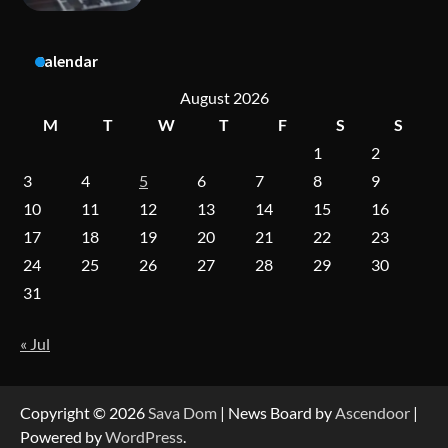
A Practical Guide to Universal Handgun
Calendar
Conversion Kits
August 2026
M
T
W
T
F
S
S
1
2
On-Demand Cam Viewing by the Numbers:
Insights Into Viewer Choices
3
4
5
6
7
8
9
10
11
12
13
14
15
16
17
18
19
20
21
22
23
Forex Prop Firms with Instant Funding – Find
24
25
26
27
28
29
30
the Right Opportunity
31
« Jul
Strategic Engineering Leadership Profile: A
Data-Driven Biography of Construction and
Military Excellence
Copyright © 2026
Sava Dom
| News Board by
Ascendoor
|
Powered by
WordPress
.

_REQUIREMENT_
Copy exactly, with no other lines, the stretch of the material that begins at the line containing "Copyright © 2026" and ends at its last line.

_OUTPUT FOR THIS EXERCISE_
Copyright © 2026
Sava Dom
| News Board by
Ascendoor
|
Powered by
WordPress
.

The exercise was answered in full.